Industry 4.0” – the initiative to bring together all the players and parts in manufacturing together into a responsive, real-time fabric – has gradually been taking shape. Now, artificial intelligence may help accelerate our advancement into this new realm.

AI’s “ability to automate, digitize, and optimize” makes it “the perfect fit for manufacturing operations, from product development to quality control,” the latest report from the CapGemini Research Institute states.

The report’s authors cite — along with many other examples — GM’s computer vision system, which enabled the company’s systems to detect 72 instances of component failure, “preventing massive downtime — a single minute of which can cost a company of that size up to $20,000.

See also: Mutually Complementary: Continuous Intelligence, IIoT, and Digital Twins

The CapGemini Research Institute report, which examines 300 manufacturers, shows that intelligent maintenance, together with product quality inspection and demand planning, represent the best initial use case for manufacturing operations.

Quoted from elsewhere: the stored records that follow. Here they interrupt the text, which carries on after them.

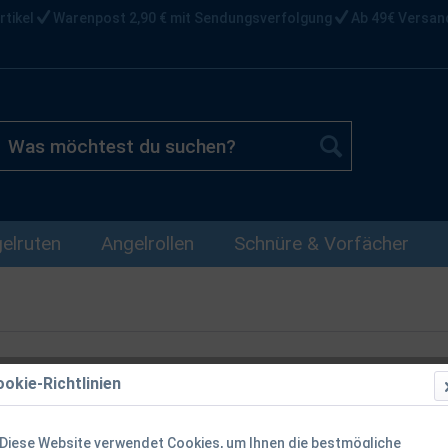
rtikel
Warenpost 2,90 € mit Sendungsverfolgung
Ab 49€ Versan
elruten
Angelrollen
Schnüre & Vorfächer
okie-Richtlinien
Balzer Elekt
Diese Website verwendet Cookies, um Ihnen die bestmögliche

Examples of the three use cases in action include the following:

Intelligent maintenance:

  • “The AI system is trained using data from past machine failures.”
  • “Sensors from plant equipment continuously collect data on various operational parameters that affect machine performance.”
  • “The data is collected and uploaded to data storage.”
  • “The AI-based system analyzes this data and makes a variety of recommendations while improving correctness of its own predictions.”
  • “Alerting service personnel when fault probability rises over a threshold.”
  • “Actual data from failures is led back into the AI system to improve its accuracy in the future.”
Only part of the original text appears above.